CIVIL APPELLATE JURISDICTION: Civil Appeal Nos. 6230 and 6231 of 1983.

321

From the Judgment and Order dated 20.6.1983 of the Orissa High Court in O.J.C. Nos. 237 and 46 of 1983. F.S. Nariman, A.K. Ganguli, S.N. Kacker, R.F. Nariman, A. Patnaik and M.M. Kshatriya for the Appellants. G. Ramaswamy, Additional Solicitor General and R.K. Mehta for the Respondents.

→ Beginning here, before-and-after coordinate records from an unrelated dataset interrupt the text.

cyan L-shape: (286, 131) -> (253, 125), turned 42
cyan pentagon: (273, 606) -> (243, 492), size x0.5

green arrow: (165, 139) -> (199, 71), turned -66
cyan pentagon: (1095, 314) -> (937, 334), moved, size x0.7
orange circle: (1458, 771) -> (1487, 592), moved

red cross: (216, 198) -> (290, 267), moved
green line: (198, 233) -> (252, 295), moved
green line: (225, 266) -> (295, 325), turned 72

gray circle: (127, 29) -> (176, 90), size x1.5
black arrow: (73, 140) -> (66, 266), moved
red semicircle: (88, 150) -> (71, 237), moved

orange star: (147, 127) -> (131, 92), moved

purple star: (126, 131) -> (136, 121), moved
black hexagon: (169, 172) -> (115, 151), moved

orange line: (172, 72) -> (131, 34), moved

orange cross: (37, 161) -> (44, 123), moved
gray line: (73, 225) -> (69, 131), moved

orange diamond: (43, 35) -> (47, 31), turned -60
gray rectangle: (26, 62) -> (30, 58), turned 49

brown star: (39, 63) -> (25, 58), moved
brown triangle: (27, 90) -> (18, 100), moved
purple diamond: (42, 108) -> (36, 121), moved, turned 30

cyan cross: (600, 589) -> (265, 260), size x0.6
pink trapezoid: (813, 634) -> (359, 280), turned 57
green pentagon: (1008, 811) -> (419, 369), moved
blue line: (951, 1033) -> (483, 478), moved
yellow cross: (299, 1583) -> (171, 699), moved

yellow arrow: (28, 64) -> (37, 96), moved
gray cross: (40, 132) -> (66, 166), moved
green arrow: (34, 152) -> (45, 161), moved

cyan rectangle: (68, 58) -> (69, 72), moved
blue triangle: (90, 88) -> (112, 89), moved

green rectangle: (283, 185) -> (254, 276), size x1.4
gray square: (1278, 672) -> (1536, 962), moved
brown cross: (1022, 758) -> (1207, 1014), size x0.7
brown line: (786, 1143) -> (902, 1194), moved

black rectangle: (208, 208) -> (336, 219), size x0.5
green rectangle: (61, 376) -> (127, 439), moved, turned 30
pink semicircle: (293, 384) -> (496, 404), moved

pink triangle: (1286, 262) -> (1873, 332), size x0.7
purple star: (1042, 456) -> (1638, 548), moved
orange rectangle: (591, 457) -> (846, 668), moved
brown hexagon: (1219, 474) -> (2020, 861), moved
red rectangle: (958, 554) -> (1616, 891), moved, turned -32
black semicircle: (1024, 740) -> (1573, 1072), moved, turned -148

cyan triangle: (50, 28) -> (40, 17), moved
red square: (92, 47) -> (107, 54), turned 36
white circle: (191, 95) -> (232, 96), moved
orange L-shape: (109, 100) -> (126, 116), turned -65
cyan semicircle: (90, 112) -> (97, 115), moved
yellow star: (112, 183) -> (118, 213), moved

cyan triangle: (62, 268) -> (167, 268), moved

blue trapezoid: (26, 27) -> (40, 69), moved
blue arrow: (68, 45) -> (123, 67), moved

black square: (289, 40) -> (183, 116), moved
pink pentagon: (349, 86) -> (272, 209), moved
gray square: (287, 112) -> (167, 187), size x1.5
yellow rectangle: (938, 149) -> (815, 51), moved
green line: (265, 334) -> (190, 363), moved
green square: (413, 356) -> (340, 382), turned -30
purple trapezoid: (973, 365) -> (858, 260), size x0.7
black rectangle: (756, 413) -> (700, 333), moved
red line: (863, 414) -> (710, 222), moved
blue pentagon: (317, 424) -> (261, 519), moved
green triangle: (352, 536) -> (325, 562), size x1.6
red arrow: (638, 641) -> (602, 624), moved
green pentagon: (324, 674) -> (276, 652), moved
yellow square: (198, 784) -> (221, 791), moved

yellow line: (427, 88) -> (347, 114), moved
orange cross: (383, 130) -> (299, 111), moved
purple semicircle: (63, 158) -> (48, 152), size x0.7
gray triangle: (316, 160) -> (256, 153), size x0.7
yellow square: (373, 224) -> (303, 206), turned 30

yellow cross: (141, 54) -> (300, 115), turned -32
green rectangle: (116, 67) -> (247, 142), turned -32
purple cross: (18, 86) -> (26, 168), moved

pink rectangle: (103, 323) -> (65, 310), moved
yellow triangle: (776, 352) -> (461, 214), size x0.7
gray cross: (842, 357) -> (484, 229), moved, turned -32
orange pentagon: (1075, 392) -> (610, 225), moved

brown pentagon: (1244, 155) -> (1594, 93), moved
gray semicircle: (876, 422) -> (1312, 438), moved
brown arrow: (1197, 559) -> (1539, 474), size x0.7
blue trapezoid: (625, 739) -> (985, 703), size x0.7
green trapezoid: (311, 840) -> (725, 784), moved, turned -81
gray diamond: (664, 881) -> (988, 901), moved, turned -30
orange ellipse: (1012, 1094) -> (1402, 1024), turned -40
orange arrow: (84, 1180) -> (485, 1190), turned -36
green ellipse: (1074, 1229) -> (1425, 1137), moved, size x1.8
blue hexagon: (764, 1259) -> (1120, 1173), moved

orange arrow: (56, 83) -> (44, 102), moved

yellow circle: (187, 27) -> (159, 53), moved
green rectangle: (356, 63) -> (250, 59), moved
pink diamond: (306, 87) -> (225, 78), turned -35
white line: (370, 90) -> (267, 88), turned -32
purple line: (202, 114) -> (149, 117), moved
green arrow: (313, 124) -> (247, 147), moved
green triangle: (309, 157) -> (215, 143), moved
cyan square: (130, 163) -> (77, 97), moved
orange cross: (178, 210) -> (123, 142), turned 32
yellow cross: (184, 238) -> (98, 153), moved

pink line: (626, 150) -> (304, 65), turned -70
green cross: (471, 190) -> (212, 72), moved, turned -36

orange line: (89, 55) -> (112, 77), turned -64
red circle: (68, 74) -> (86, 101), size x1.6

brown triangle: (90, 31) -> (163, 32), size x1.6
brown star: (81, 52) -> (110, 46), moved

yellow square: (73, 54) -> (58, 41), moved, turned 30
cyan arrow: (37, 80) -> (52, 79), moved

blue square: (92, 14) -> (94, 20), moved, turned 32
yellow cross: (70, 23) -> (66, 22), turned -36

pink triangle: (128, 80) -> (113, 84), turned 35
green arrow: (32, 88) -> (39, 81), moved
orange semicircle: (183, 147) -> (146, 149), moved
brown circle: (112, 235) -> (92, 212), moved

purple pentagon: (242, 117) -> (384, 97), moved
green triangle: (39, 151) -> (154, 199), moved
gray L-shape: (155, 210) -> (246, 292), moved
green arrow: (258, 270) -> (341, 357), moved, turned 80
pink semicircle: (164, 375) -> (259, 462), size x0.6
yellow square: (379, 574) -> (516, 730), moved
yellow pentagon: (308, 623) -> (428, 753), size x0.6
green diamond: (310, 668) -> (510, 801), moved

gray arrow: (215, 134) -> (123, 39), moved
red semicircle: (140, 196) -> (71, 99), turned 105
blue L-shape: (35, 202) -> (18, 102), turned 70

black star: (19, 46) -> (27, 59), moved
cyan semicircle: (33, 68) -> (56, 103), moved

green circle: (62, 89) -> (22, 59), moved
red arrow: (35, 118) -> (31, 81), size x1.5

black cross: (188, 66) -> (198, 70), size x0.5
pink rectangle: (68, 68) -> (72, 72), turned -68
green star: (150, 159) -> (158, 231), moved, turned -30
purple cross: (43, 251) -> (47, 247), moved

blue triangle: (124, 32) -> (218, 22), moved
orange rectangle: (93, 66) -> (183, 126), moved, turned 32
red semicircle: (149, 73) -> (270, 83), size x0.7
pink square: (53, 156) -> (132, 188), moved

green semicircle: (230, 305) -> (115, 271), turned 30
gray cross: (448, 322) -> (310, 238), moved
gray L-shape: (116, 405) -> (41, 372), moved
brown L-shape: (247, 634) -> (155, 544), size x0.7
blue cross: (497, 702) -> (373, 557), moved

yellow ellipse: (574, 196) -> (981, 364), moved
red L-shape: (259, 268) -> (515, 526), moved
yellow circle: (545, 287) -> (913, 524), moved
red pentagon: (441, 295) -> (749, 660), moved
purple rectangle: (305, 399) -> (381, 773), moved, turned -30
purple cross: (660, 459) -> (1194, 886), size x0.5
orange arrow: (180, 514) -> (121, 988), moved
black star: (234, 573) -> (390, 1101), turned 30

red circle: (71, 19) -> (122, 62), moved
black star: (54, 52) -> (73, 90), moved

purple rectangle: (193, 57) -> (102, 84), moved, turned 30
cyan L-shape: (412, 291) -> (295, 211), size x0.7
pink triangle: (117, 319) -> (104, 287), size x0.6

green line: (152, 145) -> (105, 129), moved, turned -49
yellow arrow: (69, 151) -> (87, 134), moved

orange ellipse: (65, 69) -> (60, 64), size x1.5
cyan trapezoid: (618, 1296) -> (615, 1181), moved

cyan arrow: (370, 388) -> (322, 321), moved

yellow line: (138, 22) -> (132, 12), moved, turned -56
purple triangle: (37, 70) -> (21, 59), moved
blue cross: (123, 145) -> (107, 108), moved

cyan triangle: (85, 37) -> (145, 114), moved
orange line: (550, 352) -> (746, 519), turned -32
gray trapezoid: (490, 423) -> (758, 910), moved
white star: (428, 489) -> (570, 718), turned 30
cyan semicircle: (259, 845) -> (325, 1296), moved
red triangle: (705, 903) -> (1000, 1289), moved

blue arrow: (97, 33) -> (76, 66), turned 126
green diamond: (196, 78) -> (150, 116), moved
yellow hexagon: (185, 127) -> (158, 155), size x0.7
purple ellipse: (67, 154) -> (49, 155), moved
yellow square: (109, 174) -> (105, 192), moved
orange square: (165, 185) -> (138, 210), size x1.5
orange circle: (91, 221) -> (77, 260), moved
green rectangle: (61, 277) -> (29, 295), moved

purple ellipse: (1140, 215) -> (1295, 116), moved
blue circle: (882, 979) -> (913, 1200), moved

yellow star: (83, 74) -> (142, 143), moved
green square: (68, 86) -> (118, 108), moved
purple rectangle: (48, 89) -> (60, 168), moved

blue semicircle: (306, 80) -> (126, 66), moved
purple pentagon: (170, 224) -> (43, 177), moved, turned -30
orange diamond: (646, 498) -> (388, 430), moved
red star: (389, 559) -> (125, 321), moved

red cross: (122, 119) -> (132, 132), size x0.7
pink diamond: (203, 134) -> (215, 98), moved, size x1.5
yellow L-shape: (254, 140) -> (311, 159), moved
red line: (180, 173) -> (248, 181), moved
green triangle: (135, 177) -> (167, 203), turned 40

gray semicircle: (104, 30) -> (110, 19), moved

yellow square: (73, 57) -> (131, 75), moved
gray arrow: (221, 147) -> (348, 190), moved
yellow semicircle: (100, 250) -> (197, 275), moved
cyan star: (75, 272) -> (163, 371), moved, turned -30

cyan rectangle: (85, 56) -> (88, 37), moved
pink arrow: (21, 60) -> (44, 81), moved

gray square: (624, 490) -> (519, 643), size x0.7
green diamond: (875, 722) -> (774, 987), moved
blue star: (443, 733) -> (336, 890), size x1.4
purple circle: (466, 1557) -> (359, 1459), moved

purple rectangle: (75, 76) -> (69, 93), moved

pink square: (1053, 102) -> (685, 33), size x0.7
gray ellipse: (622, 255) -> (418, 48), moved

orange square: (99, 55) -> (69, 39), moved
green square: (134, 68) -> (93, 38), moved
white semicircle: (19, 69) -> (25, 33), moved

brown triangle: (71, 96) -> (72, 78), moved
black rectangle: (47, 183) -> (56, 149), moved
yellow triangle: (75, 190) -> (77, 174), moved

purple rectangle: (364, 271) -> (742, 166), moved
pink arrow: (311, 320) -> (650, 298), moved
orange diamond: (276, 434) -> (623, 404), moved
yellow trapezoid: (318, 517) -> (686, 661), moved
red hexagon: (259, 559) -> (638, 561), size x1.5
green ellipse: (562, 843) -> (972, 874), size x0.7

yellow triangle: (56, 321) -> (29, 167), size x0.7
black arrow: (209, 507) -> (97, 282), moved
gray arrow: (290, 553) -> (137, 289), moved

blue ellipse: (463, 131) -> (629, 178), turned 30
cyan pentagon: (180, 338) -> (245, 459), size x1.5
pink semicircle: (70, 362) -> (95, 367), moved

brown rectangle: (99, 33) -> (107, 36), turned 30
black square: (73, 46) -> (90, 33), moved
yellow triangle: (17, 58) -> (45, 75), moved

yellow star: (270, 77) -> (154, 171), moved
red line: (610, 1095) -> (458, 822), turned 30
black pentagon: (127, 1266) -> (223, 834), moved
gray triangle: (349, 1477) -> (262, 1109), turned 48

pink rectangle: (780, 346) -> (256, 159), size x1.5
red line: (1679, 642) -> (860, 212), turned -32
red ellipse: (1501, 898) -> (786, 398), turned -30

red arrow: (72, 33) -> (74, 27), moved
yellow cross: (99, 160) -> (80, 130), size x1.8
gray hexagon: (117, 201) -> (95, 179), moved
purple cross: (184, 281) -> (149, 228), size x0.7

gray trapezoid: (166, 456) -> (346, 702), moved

The Judgment of the Court was delivered by CHINNAPPA REDDY, J. On December 12, 1967, the State of Orissa granted 'a license for collection of Sal Seeds' from eleven Forest Divisions to M/s. Utkal Contractors and Join- ery Private Limited. The agreement provided for the sale and purchase of Sal Seeds failing on the ground naturally in the forests. There was a stipulation that the company should establish solvent extraction units in the backward areas of Mayurbhanj and Sambalpur. There was also an option for renewal of the lease for a further period of ten years. It was later agreed that the period from October 1, 1967 to September 30, 1969 should be treated as experimental period and the lease should be deemed to have commenced from Octo- ber 1, 1969 and to last for a period of ten years. The Orissa Oil Industries Limited, a public limited company, was floated by the Utkal Contractors and Joinery Private Limited and it was agreed that the State Government should also contribute to the share capital of the company. It was agreed that the Utkal Contractors and Joinery Private Limit- ed should supply Sal Seeds to the two solvent extraction plants of the Orissa Oil Industries Limited, one set up at Bairangpur in Mayurbhanj District with a capacity to crush 21,000 M.T. Sal Seeds and the other at Sasan in Sambalpur District with a capacity to crush 21,000 M.T. sal seeds. Thereafter on May 25, 1979, agreements renewing the leases for the purchase and removal of sal seeds from the eleven Forest Divisions for a further period of ten years from October 1, 1979 to September 30, 1989 were entered into by the Utkal Contractors and Joincry Private Limited and the Government of Orissa. This was followed up by an agreement between the Utkal Contractors and Joinery Private Limited and the Orissa Oil Industries Limited for the supply of the entire collection of sal seeds from the eleven Forest Divi- sions by the Utkal Contractors to the Orissa Oil Industries. While so the Orissa Forest Produce (Control of Trade) Bill 1981 was introduced in the Legislative Assembly of Orissa State. The Statement of Objects and Reasons was as follows:-

322
"Smuggling of various forest pro- duces is increasing day by day. The present provisions of the Orissa Forest Act, 1972 for checking, hoarding and transport of forest produce are not adequate to bring the culprits to book. The said Act is not adequate for imposition of any restrictions of control on trade in forest produce by framing rules thereunder. Barring few items like sal seeds. most of the important items of minor forest produce such as Mahua flower, Tamarind, Charmaji, Karanja and the like are grown in private holdings as well as in the forest areas owned by Government. Unscrupulous trad- ers take advantage of this situation and evade the law under the cover that the produce relates to private land and not to forests under the control of Government. Instances of smuggling in such cases are too many and the smugglers are escaping with impunity because of absence of any legislation providing for State monopoly in forest produce. Enactment of a separate legislation for the purpose is, therefore, absolutely necessary. The Bill seeks to achieve the above purpose."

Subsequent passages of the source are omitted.